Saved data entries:
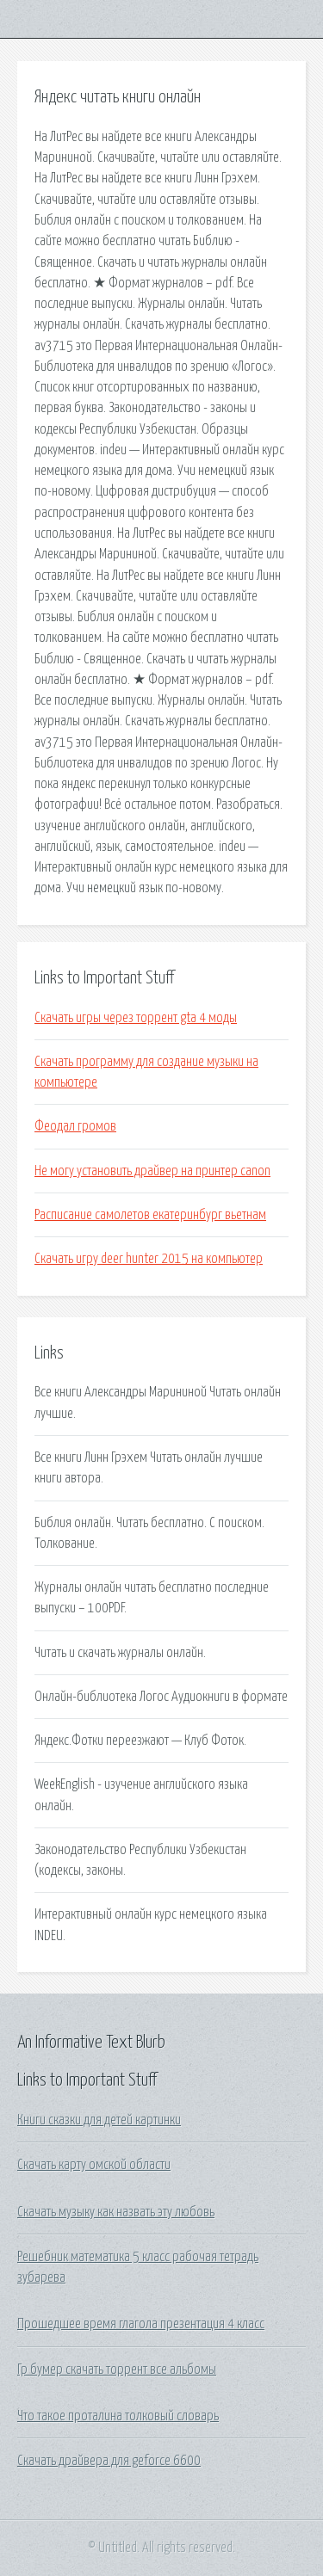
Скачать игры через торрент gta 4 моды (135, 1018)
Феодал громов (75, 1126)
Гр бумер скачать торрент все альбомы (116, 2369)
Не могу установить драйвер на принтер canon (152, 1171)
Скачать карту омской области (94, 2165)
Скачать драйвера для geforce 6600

To do. Count how many lines in the data above hold the string "торрент", and give the number with no other words.

Solution to this exercise. 2